Brief: Reproduce the full listing as it stands. Images do not belong in the copy.

== Dataset records ==

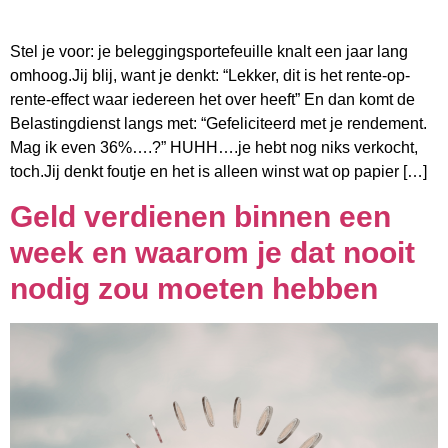
Stel je voor: je beleggingsportefeuille knalt een jaar lang
omhoog.Jij blij, want je denkt: “Lekker, dit is het rente-op-
rente-effect waar iedereen het over heeft” En dan komt de
Belastingdienst langs met: “Gefeliciteerd met je rendement.
Mag ik even 36%….?” HUHH….je hebt nog niks verkocht,
toch.Jij denkt foutje en het is alleen winst wat op papier […]
Geld verdienen binnen een
week en waarom je dat nooit
nodig zou moeten hebben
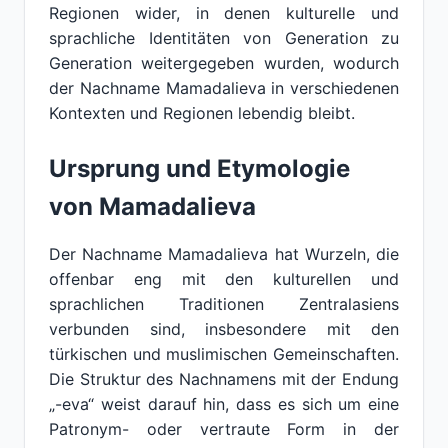
Regionen wider, in denen kulturelle und
sprachliche Identitäten von Generation zu
Generation weitergegeben wurden, wodurch
der Nachname Mamadalieva in verschiedenen
Kontexten und Regionen lebendig bleibt.
Ursprung und Etymologie
von Mamadalieva
Der Nachname Mamadalieva hat Wurzeln, die
offenbar eng mit den kulturellen und
sprachlichen Traditionen Zentralasiens
verbunden sind, insbesondere mit den
türkischen und muslimischen Gemeinschaften.
Die Struktur des Nachnamens mit der Endung
„-eva“ weist darauf hin, dass es sich um eine
Patronym- oder vertraute Form in der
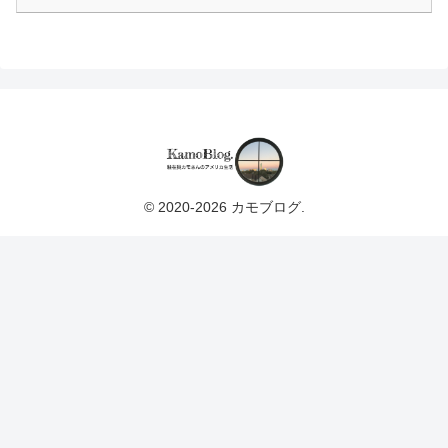
© 2020-2026 カモブログ.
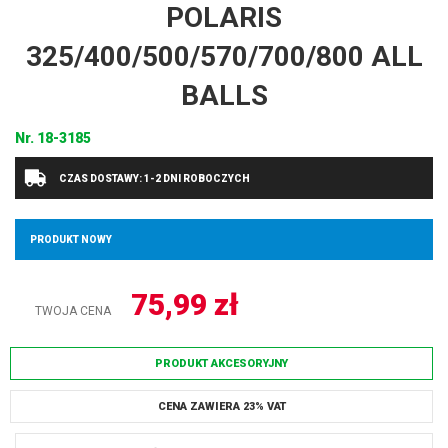
POLARIS
325/400/500/570/700/800 ALL
BALLS
Nr.
18-3185
CZAS DOSTAWY: 1-2 DNI ROBOCZYCH
PRODUKT NOWY
75,99
zł
TWOJA CENA
PRODUKT AKCESORYJNY
CENA ZAWIERA 23% VAT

===

Written solution:
Stel je voor: je beleggingsportefeuille knalt een jaar lang
omhoog.Jij blij, want je denkt: “Lekker, dit is het rente-op-
rente-effect waar iedereen het over heeft” En dan komt de
Belastingdienst langs met: “Gefeliciteerd met je rendement.
Mag ik even 36%….?” HUHH….je hebt nog niks verkocht,
toch.Jij denkt foutje en het is alleen winst wat op papier […]
Geld verdienen binnen een
week en waarom je dat nooit
nodig zou moeten hebben
Regionen wider, in denen kulturelle und
sprachliche Identitäten von Generation zu
Generation weitergegeben wurden, wodurch
der Nachname Mamadalieva in verschiedenen
Kontexten und Regionen lebendig bleibt.
Ursprung und Etymologie
von Mamadalieva
Der Nachname Mamadalieva hat Wurzeln, die
offenbar eng mit den kulturellen und
sprachlichen Traditionen Zentralasiens
verbunden sind, insbesondere mit den
türkischen und muslimischen Gemeinschaften.
Die Struktur des Nachnamens mit der Endung
„-eva“ weist darauf hin, dass es sich um eine
Patronym- oder vertraute Form in der
© 2020-2026 カモブログ.
POLARIS
325/400/500/570/700/800 ALL
BALLS
Nr.
18-3185
CZAS DOSTAWY: 1-2 DNI ROBOCZYCH
PRODUKT NOWY
75,99
zł
TWOJA CENA
PRODUKT AKCESORYJNY
CENA ZAWIERA 23% VAT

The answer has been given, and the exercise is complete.